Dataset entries
-------

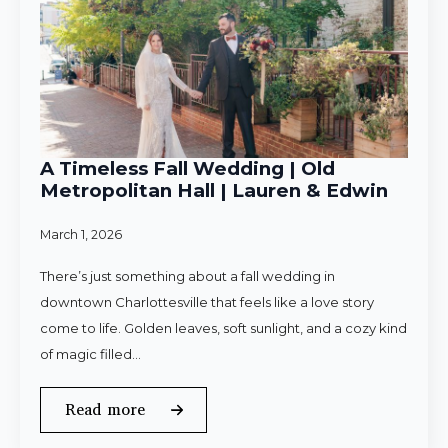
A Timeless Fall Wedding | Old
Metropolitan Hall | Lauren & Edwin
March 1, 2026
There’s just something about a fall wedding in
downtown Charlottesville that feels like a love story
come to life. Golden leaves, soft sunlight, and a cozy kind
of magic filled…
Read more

-------

#### [What to produce]
Exactly reproduce the lines of the entries above, from the one containing "come to life." to the very last, and no others.

#### [Task result]
come to life. Golden leaves, soft sunlight, and a cozy kind
of magic filled…
Read more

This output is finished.